A comet of extinction-level proportion is on a collision course for Earth. Some citizens have been selected to be transported to an emergency shelter, with one of the lucky ones being structural engineer John Garrity (Gerard Butler) alongside his wife (Morena Baccarin) and their seven-year-old son (Roger Dale Floyd). However, after a series of unforeseen consequences, the family becomes separated. With civilisation collapsing into anarchy around them, the group must find a way to reunite and survive the impending apocalypse.
Helmed by Ric Roman Waugh with a script penned by Chris Sparling, Greenland plays out a bog-standard disaster flick. The day begins like any other as we see the Garritys in their everyday domestic routine. Then catastrophe strikes as the first fragment hits. From here, the screenplay is a collection of loosely connected scenes showing the world falling apart. Offering little in the way of surprises, the movie retraces the same steps seen in other genre films: seemingly kind people turn on each other, areas are devastated and the protagonists narrowly avoid cataclysmic events through sheer luck.

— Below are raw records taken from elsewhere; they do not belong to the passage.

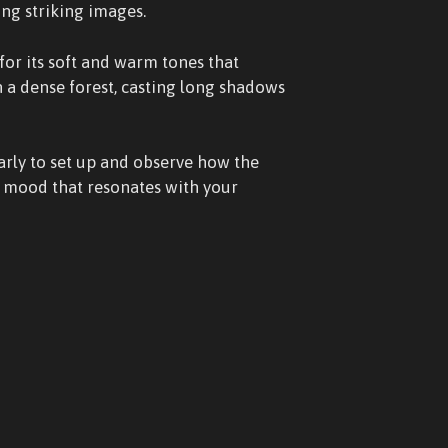
ing striking images.
for its soft and warm tones that
n a dense forest, casting long shadows
arly to set up and observe how the
 a mood that resonates with your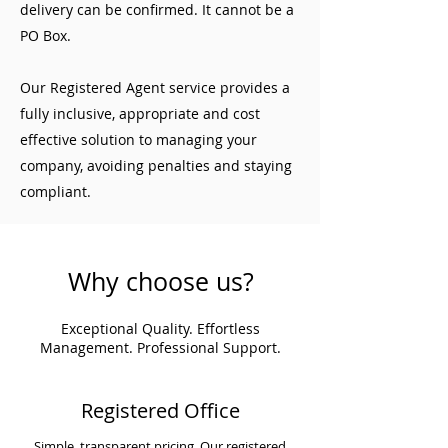
delivery can be confirmed. It cannot be a
PO Box.
Our Registered Agent service provides a
fully inclusive, appropriate and cost
effective solution to managing your
company, avoiding penalties and staying
compliant.
Why choose us?
Exceptional Quality. Effortless
Management. Professional Support.
Registered Office
Simple, transparent pricing. Our registered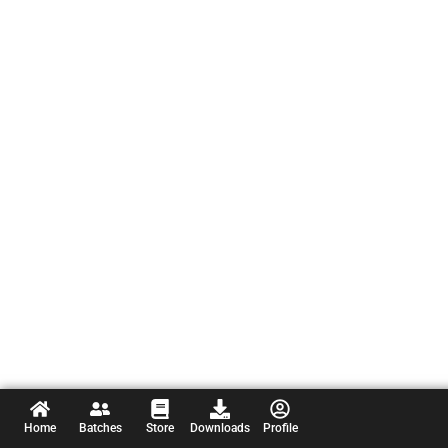
Home
Batches
Store
Downloads
Profile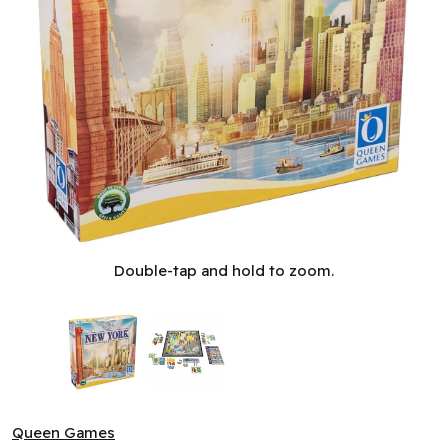
New York City - Essential (SFCC 3) (ML) ^ Q2 2026
Double-tap and hold to zoom.
Queen Games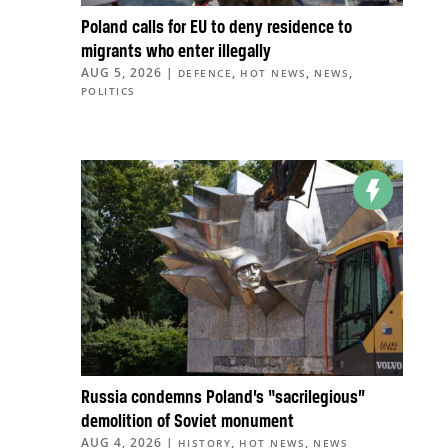
Poland calls for EU to deny residence to
migrants who enter illegally
AUG 5, 2026
|
,
,
,
DEFENCE
HOT NEWS
NEWS
POLITICS
Russia condemns Poland’s “sacrilegious”
demolition of Soviet monument
AUG 4, 2026
|
,
,
HISTORY
HOT NEWS
NEWS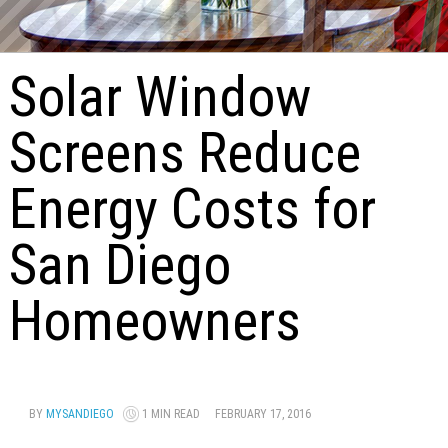
Solar Window
Screens Reduce
Energy Costs for
San Diego
Homeowners
BY
MYSANDIEGO
1 MIN READ
FEBRUARY 17, 2016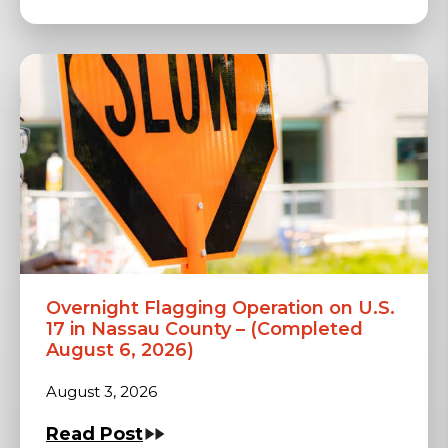
Overnight Flagging Operation on U.S.
17 in Nassau County – (Completed
August 6, 2026)
August 3, 2026
Read Post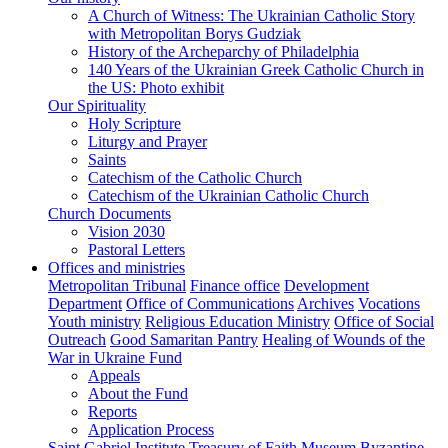
A Church of Witness: The Ukrainian Catholic Story
with Metropolitan Borys Gudziak
History of the Archeparchy of Philadelphia
140 Years of the Ukrainian Greek Catholic Church in
the US: Photo exhibit
Our Spirituality
Holy Scripture
Liturgy and Prayer
Saints
Catechism of the Catholic Church
Catechism of the Ukrainian Catholic Church
Church Documents
Vision 2030
Pastoral Letters
Offices and ministries
Metropolitan Tribunal
Finance office
Development
Department
Office of Communications
Archives
Vocations
Youth ministry
Religious Education Ministry
Office of Social
Outreach
Good Samaritan Pantry
Healing of Wounds of the
War in Ukraine Fund
Appeals
About the Fund
Reports
Application Process
Saint Gabriel Institute
Treasury of Faith Museum
Byzantine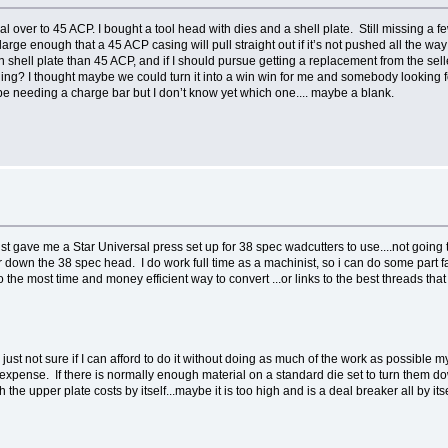
rsal over to 45 ACP. I bought a tool head with dies and a shell plate. Still missing a f
 large enough that a 45 ACP casing will pull straight out if it’s not pushed all the w
hell plate than 45 ACP, and if I should pursue getting a replacement from the seller if
ng? I thought maybe we could turn it into a win win for me and somebody looking for 
 be needing a charge bar but I don’t know yet which one.... maybe a blank.
just gave me a Star Universal press set up for 38 spec wadcutters to use....not going t
ar down the 38 spec head. I do work full time as a machinist, so i can do some part 
the most time and money efficient way to convert ...or links to the best threads that
m just not sure if I can afford to do it without doing as much of the work as possible m
e expense. If there is normally enough material on a standard die set to turn them d
he upper plate costs by itself...maybe it is too high and is a deal breaker all by itsel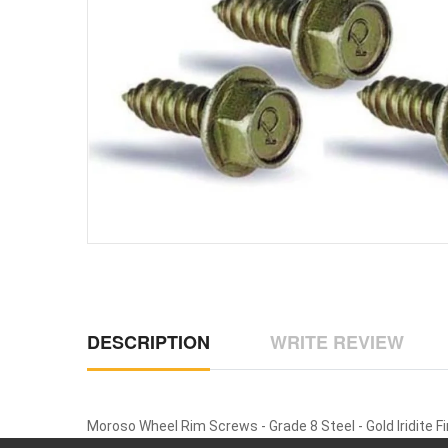
DESCRIPTION
WRITE REVIEW
Moroso Wheel Rim Screws - Grade 8 Steel - Gold Iridite Fi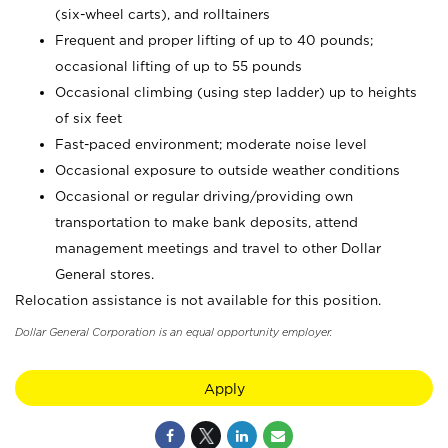
(six-wheel carts), and rolltainers
Frequent and proper lifting of up to 40 pounds;
occasional lifting of up to 55 pounds
Occasional climbing (using step ladder) up to heights
of six feet
Fast-paced environment; moderate noise level
Occasional exposure to outside weather conditions
Occasional or regular driving/providing own
transportation to make bank deposits, attend
management meetings and travel to other Dollar
General stores.
Relocation assistance is not available for this position.
Dollar General Corporation is an equal opportunity employer.
Apply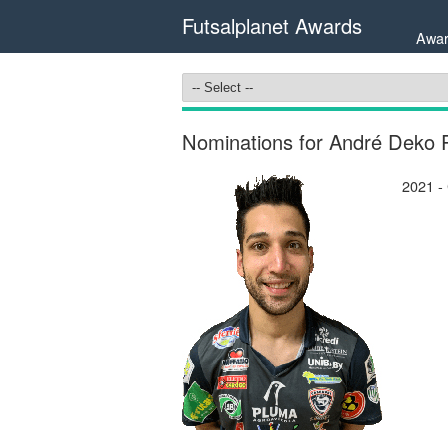
Futsalplanet Awards
Awar
Nominations for André Deko 
2021 -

While these sequences offer a large spectacle even on the small screen, the entire plot is weighed down by the vast amount of them. Shots like these are so numerous, in fact, that many are resolved almost instantaneously. Having virtually no relevance to what precedes them, many of them could have been cut. The extraneous padding of the narrative is so bad that by the time the family has their (what should be) climactic reunion, there is a staggering 40 minutes left in the runtime. It’s only at this point when the main goal of reaching safety is introduced. It’s like the script is merging two features together and hoping for the best.
However, despite the disastrous pacing, what makes Greenland work far better than it should is the accomplishments of its central cast. Butler (who speaks in his native Scottish accent with noticeable American twangs), Baccarin and Floyd especially give far stronger performances than this picture deserves. Glen Scott, who only appears onscreen for a few minutes, provides a staggeringly emotional portrayal. When actors like these are bringing their A-game, it’s impossible not to become invested in their characters’ plights.
Its script might be a broken mess, but the phenomenal performances are what saves Greenland from being a total disaster.
Greenland is released digitally on demand on 5th February 2021.